**About this task:**
Which lines of the records below contain the word "point"? Report each of them in full.

(Structured page parsing data)
- Opening Delimiter -
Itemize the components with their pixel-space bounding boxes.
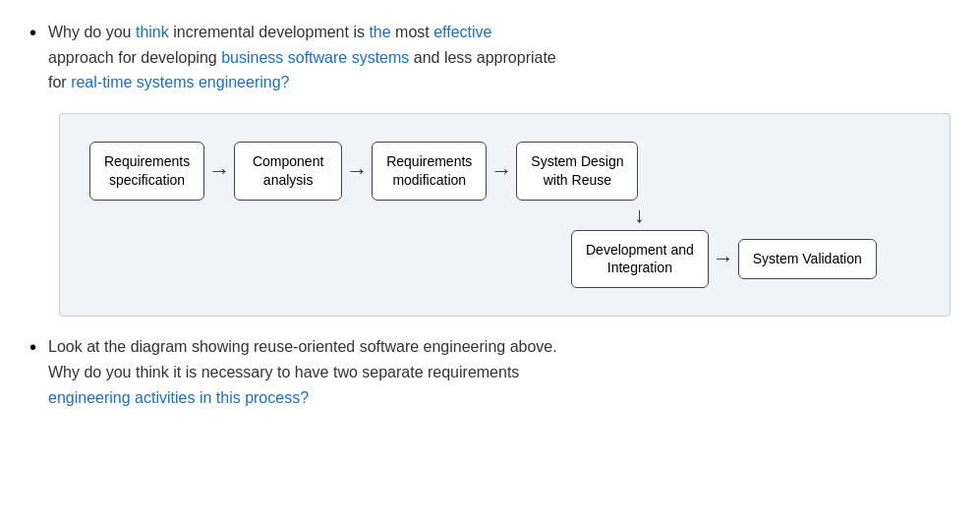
word-think: think (136, 24, 169, 40)
box-system-validation: System Validation (738, 239, 877, 279)
bullet-2-marker: • (29, 336, 36, 359)
diagram-bottom-row: Development andIntegration System Valida… (571, 230, 877, 289)
box-dev-integration: Development andIntegration (571, 230, 709, 289)
bullet-2-text: Look at the diagram showing reuse-orient… (48, 334, 557, 410)
bullet-2-line3: engineering activities in this process? (48, 389, 309, 406)
bullet-2-line1: Look at the diagram showing reuse-orient… (48, 338, 557, 355)
phrase-business-software: business software systems (221, 49, 409, 66)
arrow-down: ↓ (571, 203, 708, 228)
diagram-container: Requirementsspecification Componentanaly… (59, 113, 951, 318)
bullet-1-section: • Why do you think incremental developme… (29, 20, 951, 95)
diagram-top-row: Requirementsspecification Componentanaly… (89, 142, 638, 201)
box-requirements-mod: Requirementsmodification (372, 142, 487, 201)
word-effective: effective (433, 24, 491, 40)
arrow-4 (713, 246, 734, 271)
arrow-1 (208, 158, 230, 184)
bullet-2-line2: Why do you think it is necessary to have… (48, 364, 519, 380)
bullet-2-section: • Look at the diagram showing reuse-orie… (29, 334, 951, 410)
word-the: the (369, 24, 390, 40)
phrase-real-time: real-time systems engineering? (71, 74, 289, 90)
box-system-design: System Designwith Reuse (516, 142, 638, 201)
box-component-analysis: Componentanalysis (234, 142, 342, 201)
arrow-3 (490, 158, 512, 184)
arrow-down-wrapper: ↓ (571, 201, 708, 230)
bullet-1-text: Why do you think incremental development… (48, 20, 556, 95)
box-requirements-spec: Requirementsspecification (89, 142, 204, 201)
arrow-2 (346, 158, 368, 184)
bullet-1-marker: • (29, 22, 36, 44)
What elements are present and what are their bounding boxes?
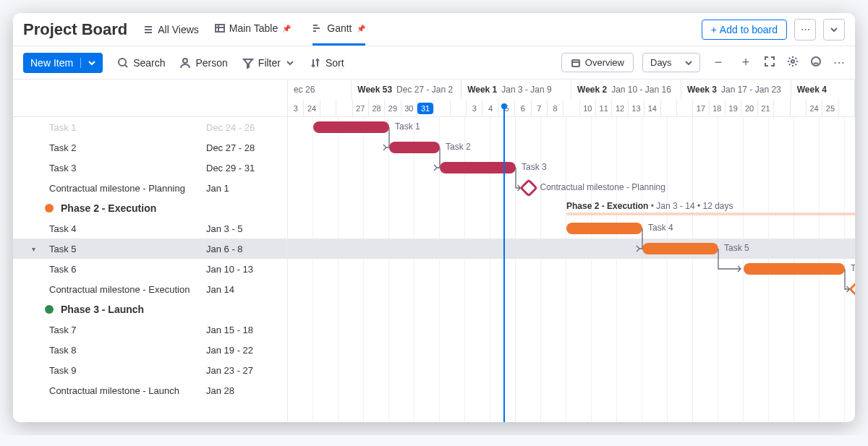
toolbar: New Item Search Person Filter Sort Overv… — [13, 46, 855, 80]
task-dates: Jan 23 - 27 — [206, 365, 278, 376]
timescale-label: Days — [650, 57, 672, 68]
day-header: 19 — [726, 100, 741, 117]
task-row[interactable]: Task 2Dec 27 - 28 — [13, 137, 287, 158]
task-row[interactable]: Contractual milestone - PlanningJan 1 — [13, 178, 287, 198]
day-header: 11 — [596, 100, 612, 117]
task-dates: Dec 29 - 31 — [206, 163, 278, 173]
day-header: 25 — [822, 100, 838, 117]
task-dates: Jan 1 — [206, 183, 278, 194]
caret-icon: ▾ — [32, 245, 35, 253]
add-to-board-label: Add to board — [720, 24, 778, 35]
task-dates: Jan 19 - 22 — [206, 345, 278, 356]
gear-icon — [787, 56, 799, 67]
day-header: 24 — [807, 100, 822, 117]
filter-icon — [242, 57, 254, 69]
task-dates: Dec 27 - 28 — [206, 142, 278, 153]
fullscreen-button[interactable] — [764, 56, 775, 70]
task-dates: Jan 15 - 18 — [206, 325, 278, 335]
day-header — [774, 100, 790, 117]
task-dates: Jan 10 - 13 — [206, 264, 278, 275]
day-header: 30 — [401, 100, 417, 117]
task-row[interactable]: Task 1Dec 24 - 26 — [13, 117, 287, 137]
day-header: 27 — [353, 100, 369, 117]
day-header: 21 — [758, 100, 774, 117]
sort-icon — [310, 57, 321, 69]
day-header: 31 — [417, 100, 434, 117]
task-row[interactable]: Task 7Jan 15 - 18 — [13, 320, 287, 340]
today-indicator — [503, 107, 505, 422]
dependency-arrow — [288, 117, 855, 377]
divider — [80, 58, 81, 68]
header-right: + Add to board ⋯ — [702, 19, 845, 40]
group-name: Phase 3 - Launch — [61, 304, 144, 315]
day-header: 12 — [612, 100, 628, 117]
toolbar-right: Overview Days − + ⋯ — [561, 53, 845, 72]
person-icon — [179, 57, 191, 69]
app-window: Project Board All Views Main Table📌Gantt… — [13, 13, 855, 422]
settings-button[interactable] — [787, 56, 799, 70]
table-icon — [215, 23, 225, 33]
pin-icon: 📌 — [357, 25, 365, 33]
calendar-icon — [571, 58, 581, 68]
group-row[interactable]: Phase 3 - Launch — [13, 299, 287, 320]
sort-button[interactable]: Sort — [310, 57, 344, 69]
task-name: Contractual milestone - Planning — [49, 183, 206, 194]
task-dates: Jan 14 — [206, 284, 278, 295]
task-name: Contractual milestone - Execution — [49, 284, 206, 295]
chevron-down-icon — [285, 58, 295, 68]
timeline-pane[interactable]: ec 26Week 53Dec 27 - Jan 2Week 1Jan 3 - … — [288, 80, 855, 422]
task-name: Task 2 — [49, 142, 206, 153]
expand-panel-button[interactable] — [823, 19, 845, 40]
pin-icon: 📌 — [282, 25, 291, 33]
day-header — [677, 100, 693, 117]
person-filter-button[interactable]: Person — [179, 57, 227, 69]
zoom-out-button[interactable]: − — [709, 53, 728, 72]
zoom-in-button[interactable]: + — [736, 53, 755, 72]
overview-button[interactable]: Overview — [561, 53, 634, 72]
day-header — [661, 100, 677, 117]
more-button[interactable]: ⋯ — [833, 56, 845, 70]
task-row[interactable]: Contractual milestone - ExecutionJan 14 — [13, 279, 287, 299]
plus-icon: + — [711, 24, 717, 35]
calendar-header: ec 26Week 53Dec 27 - Jan 2Week 1Jan 3 - … — [288, 80, 855, 117]
task-dates: Jan 3 - 5 — [206, 223, 278, 234]
day-header: 5 — [499, 100, 515, 117]
task-row[interactable]: Task 6Jan 10 - 13 — [13, 259, 287, 279]
feedback-button[interactable] — [810, 56, 822, 70]
search-button[interactable]: Search — [117, 57, 165, 69]
filter-button[interactable]: Filter — [242, 57, 295, 69]
day-row: 3242728293031345678101112131417181920212… — [288, 100, 855, 117]
add-to-board-button[interactable]: + Add to board — [702, 20, 787, 40]
svg-point-1 — [119, 59, 126, 66]
tab-gantt[interactable]: Gantt📌 — [312, 13, 365, 46]
task-row[interactable]: Task 9Jan 23 - 27 — [13, 360, 287, 380]
week-header: Week 3Jan 17 - Jan 23 — [681, 80, 791, 100]
day-header — [320, 100, 336, 117]
day-header: 24 — [304, 100, 320, 117]
tab-main-table[interactable]: Main Table📌 — [215, 13, 291, 46]
task-row[interactable]: Task 8Jan 19 - 22 — [13, 340, 287, 360]
week-header: ec 26 — [288, 80, 352, 100]
task-row[interactable]: Task 3Dec 29 - 31 — [13, 158, 287, 178]
task-row[interactable]: Contractual milestone - LaunchJan 28 — [13, 380, 287, 400]
filter-label: Filter — [258, 57, 281, 69]
task-list-pane: Task 1Dec 24 - 26Task 2Dec 27 - 28Task 3… — [13, 80, 288, 422]
svg-point-2 — [183, 59, 187, 63]
day-header: 6 — [515, 100, 531, 117]
day-header: 4 — [482, 100, 498, 117]
day-header — [451, 100, 467, 117]
timescale-select[interactable]: Days — [642, 53, 700, 72]
sort-label: Sort — [326, 57, 344, 69]
task-row[interactable]: Task 4Jan 3 - 5 — [13, 218, 287, 239]
group-name: Phase 2 - Execution — [61, 202, 156, 214]
group-row[interactable]: Phase 2 - Execution — [13, 198, 287, 218]
day-header: 8 — [548, 100, 563, 117]
task-name: Task 9 — [49, 365, 206, 376]
chevron-down-icon — [685, 59, 692, 67]
task-dates: Jan 28 — [206, 385, 278, 396]
new-item-button[interactable]: New Item — [23, 53, 103, 73]
task-list-header — [13, 80, 287, 117]
more-options-button[interactable]: ⋯ — [794, 19, 816, 40]
all-views-button[interactable]: All Views — [143, 24, 199, 35]
task-row[interactable]: ▾Task 5Jan 6 - 8 — [13, 239, 287, 259]
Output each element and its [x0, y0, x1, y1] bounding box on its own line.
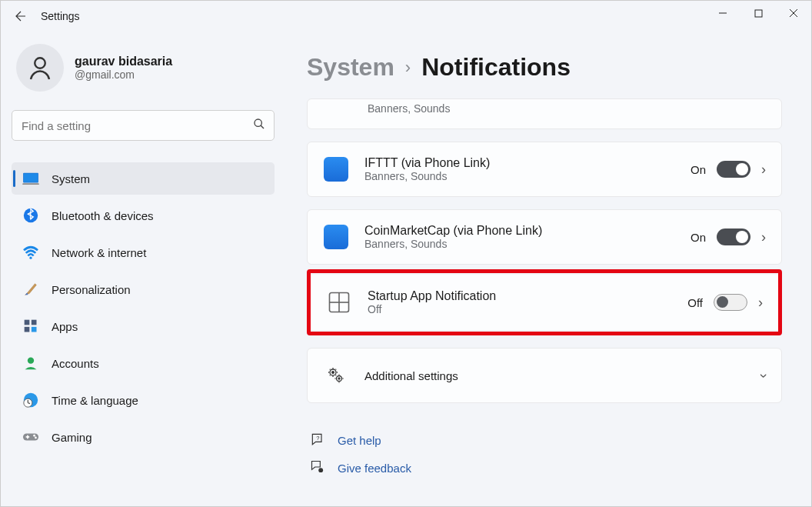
- Closing Delimiter -
**Worked solution:**
svg-point-1 — [119, 59, 126, 66]
svg-point-2 — [183, 59, 187, 63]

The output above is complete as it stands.